The California Coastal Commission’s 6-4 rejection of the Air Force’s plan for increased launches hinged on concerns that all SpaceX activity would be considered military operations, making it harder to enforce environmental requirements.
But the hourslong debate prior to the vote veered into a discussion about Musk’s political rhetoric, his support for Trump, his comments about transgender people and his companies’ labor records.
“Elon Musk is hopping about the country, spewing and tweeting political falsehoods and attacking FEMA while claiming his desire to help the hurricane victims with free Starlink access to the internet,” Commissioner Gretchen Newsom, who isn’t related to the governor, said at the meeting last week in San Diego.
Gretchen Newsom and agency Chair Caryl Hart both voted to reject the plan after condemning Musk’s conduct. Commissioners Mike Wilson and Justin Cummings also expressed concerns about Musk himself or SpaceX’s labor practices, but ultimately voted in favor of the launch increase. Wilson is a Newsom appointee, while Hart and Cummings were appointed by the state Assembly and Gretchen Newsom was appointed by the state Senate.

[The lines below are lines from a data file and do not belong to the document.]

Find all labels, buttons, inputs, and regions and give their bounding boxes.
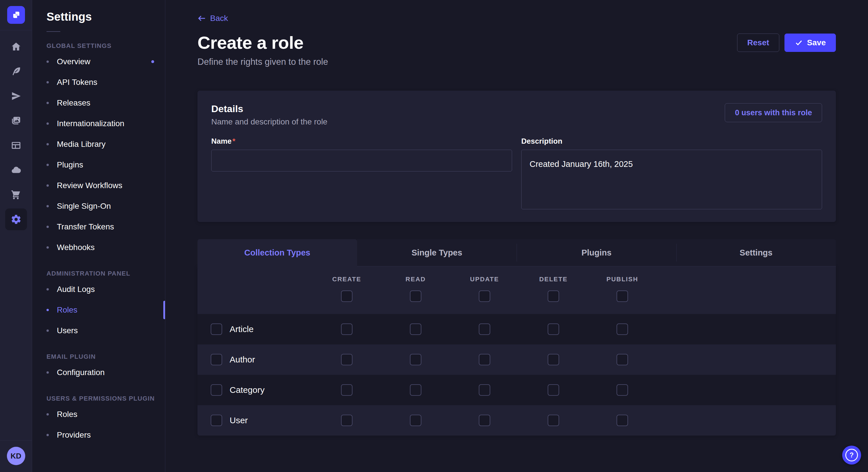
- checkbox-author-create[interactable]: [341, 354, 352, 365]
- sidebar-item-roles-up[interactable]: Roles: [32, 404, 165, 425]
- sidebar-item-overview[interactable]: Overview: [32, 51, 165, 72]
- page-header: Create a role Reset Save: [197, 32, 836, 53]
- details-card-header: Details Name and description of the role…: [211, 103, 822, 127]
- sidebar-item-internationalization[interactable]: Internationalization: [32, 113, 165, 134]
- checkbox-user-read[interactable]: [410, 415, 422, 426]
- sidebar-title-divider: [46, 31, 60, 32]
- cloud-icon[interactable]: [4, 158, 28, 182]
- checkbox-user-delete[interactable]: [548, 415, 559, 426]
- checkbox-category-select[interactable]: [211, 384, 222, 396]
- row-name-cell: Author: [197, 354, 312, 365]
- sidebar-item-users[interactable]: Users: [32, 320, 165, 341]
- checkbox-category-update[interactable]: [479, 384, 490, 396]
- paper-plane-glyph: [11, 91, 22, 102]
- sidebar-item-api-tokens[interactable]: API Tokens: [32, 72, 165, 93]
- home-icon[interactable]: [4, 34, 28, 59]
- checkbox-user-select[interactable]: [211, 415, 222, 426]
- checkbox-all-read[interactable]: [410, 291, 422, 302]
- help-button[interactable]: ?: [842, 446, 861, 465]
- marketplace-icon[interactable]: [4, 182, 28, 207]
- checkbox-author-delete[interactable]: [548, 354, 559, 365]
- cell: [450, 324, 519, 335]
- checkbox-article-read[interactable]: [410, 324, 422, 335]
- description-textarea[interactable]: Created January 16th, 2025: [521, 150, 822, 209]
- content-manager-icon[interactable]: [4, 133, 28, 158]
- sidebar-item-label: Providers: [57, 430, 91, 440]
- checkbox-article-create[interactable]: [341, 324, 352, 335]
- table-row-author: Author: [197, 344, 836, 375]
- checkbox-article-delete[interactable]: [548, 324, 559, 335]
- checkbox-category-read[interactable]: [410, 384, 422, 396]
- tab-collection-types[interactable]: Collection Types: [197, 239, 357, 266]
- sidebar-item-single-sign-on[interactable]: Single Sign-On: [32, 196, 165, 216]
- sidebar-item-releases[interactable]: Releases: [32, 93, 165, 113]
- sidebar-item-media-library[interactable]: Media Library: [32, 134, 165, 155]
- sidebar-item-providers[interactable]: Providers: [32, 425, 165, 445]
- sidebar-item-label: Transfer Tokens: [57, 222, 114, 231]
- checkbox-user-update[interactable]: [479, 415, 490, 426]
- back-link[interactable]: Back: [197, 14, 228, 23]
- feather-glyph: [11, 66, 22, 77]
- rail-bottom-divider: [0, 440, 32, 440]
- checkbox-author-select[interactable]: [211, 354, 222, 365]
- bullet-icon: [46, 288, 49, 291]
- settings-icon[interactable]: [5, 208, 27, 230]
- checkbox-all-update[interactable]: [479, 291, 490, 302]
- tab-settings[interactable]: Settings: [676, 239, 836, 266]
- checkbox-all-create[interactable]: [341, 291, 352, 302]
- cell: [450, 384, 519, 396]
- tab-single-types[interactable]: Single Types: [357, 239, 517, 266]
- sidebar-item-webhooks[interactable]: Webhooks: [32, 237, 165, 258]
- sidebar-item-roles-admin[interactable]: Roles: [32, 300, 165, 320]
- tab-plugins[interactable]: Plugins: [517, 239, 676, 266]
- checkbox-article-select[interactable]: [211, 324, 222, 335]
- checkbox-article-publish[interactable]: [617, 324, 628, 335]
- checkbox-category-create[interactable]: [341, 384, 352, 396]
- column-delete-label: DELETE: [539, 276, 568, 283]
- bullet-icon: [46, 371, 49, 374]
- sidebar-item-configuration[interactable]: Configuration: [32, 362, 165, 383]
- checkbox-article-update[interactable]: [479, 324, 490, 335]
- checkbox-category-publish[interactable]: [617, 384, 628, 396]
- checkbox-user-create[interactable]: [341, 415, 352, 426]
- reset-button[interactable]: Reset: [737, 34, 779, 52]
- checkbox-category-delete[interactable]: [548, 384, 559, 396]
- content-builder-icon[interactable]: [4, 59, 28, 84]
- sidebar-item-transfer-tokens[interactable]: Transfer Tokens: [32, 216, 165, 237]
- media-library-icon[interactable]: [4, 108, 28, 133]
- cell: [519, 354, 588, 365]
- checkbox-all-publish[interactable]: [617, 291, 628, 302]
- checkbox-user-publish[interactable]: [617, 415, 628, 426]
- reset-label: Reset: [747, 38, 769, 47]
- row-label: Category: [229, 385, 265, 395]
- name-input[interactable]: [211, 150, 512, 171]
- checkbox-author-publish[interactable]: [617, 354, 628, 365]
- tab-label: Settings: [740, 248, 772, 258]
- users-with-role-button[interactable]: 0 users with this role: [725, 103, 822, 122]
- section-label: USERS & PERMISSIONS PLUGIN: [46, 395, 165, 402]
- checkbox-author-read[interactable]: [410, 354, 422, 365]
- strapi-logo-icon[interactable]: [7, 6, 25, 24]
- sidebar-item-label: Audit Logs: [57, 285, 95, 294]
- sidebar-section-email-plugin: EMAIL PLUGIN Configuration: [32, 353, 165, 383]
- sidebar-item-label: API Tokens: [57, 78, 97, 87]
- bullet-icon: [46, 413, 49, 415]
- sidebar-item-label: Users: [57, 326, 78, 335]
- row-name-cell: Category: [197, 384, 312, 396]
- sidebar-item-audit-logs[interactable]: Audit Logs: [32, 279, 165, 300]
- cell: [381, 354, 450, 365]
- save-button[interactable]: Save: [784, 34, 836, 52]
- cell: [588, 354, 657, 365]
- user-avatar[interactable]: KD: [7, 447, 25, 465]
- table-row-user: User: [197, 405, 836, 436]
- page-subtitle: Define the rights given to the role: [197, 57, 836, 67]
- sidebar-item-plugins[interactable]: Plugins: [32, 155, 165, 175]
- checkbox-all-delete[interactable]: [548, 291, 559, 302]
- send-icon[interactable]: [4, 84, 28, 108]
- section-label: ADMINISTRATION PANEL: [46, 270, 165, 277]
- checkbox-author-update[interactable]: [479, 354, 490, 365]
- sidebar-item-review-workflows[interactable]: Review Workflows: [32, 175, 165, 196]
- sidebar-item-label: Plugins: [57, 160, 83, 169]
- cell: [450, 354, 519, 365]
- sidebar-item-label: Single Sign-On: [57, 202, 111, 211]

Newsom emphasized that his appointees had voted for the permit and that his administration had worked with the Defense Department prior to the vote to help reach a compromise on the proposal to increase rocket launches.
“I do not control that commission, infamously, in any way, shape or form, but two appointees did what I thought was the right thing,” he said. “We worked with Space Force. We worked with the base commander [Colonel Mark Shoemaker] there in good faith.”
The two sides seemed to reach a detente heading into last week’s meeting after the Air Force, which oversees Space Force, agreed in September to meet the commission’s seven conditions, including reducing the sonic booms and increased wildlife monitoring.
“Our team was working with them behind the scenes, Dee Dee [Myers], Wade [Crowfoot], others, there were legitimate concerns the coastal staff expressed,” Newsom told POLITICO Thursday, referring to his business adviser and his natural resources director.
“We engaged in the spirit of finding compromise. It wasn’t about SpaceX, it was about exploration and other precedent,” Newsom said. “So I saw that [decision, and thought] that’s not what this was about. …They certainly could have said, ‘We are just not comfortable with [the proposal] right now.’ But that wasn’t what they said.”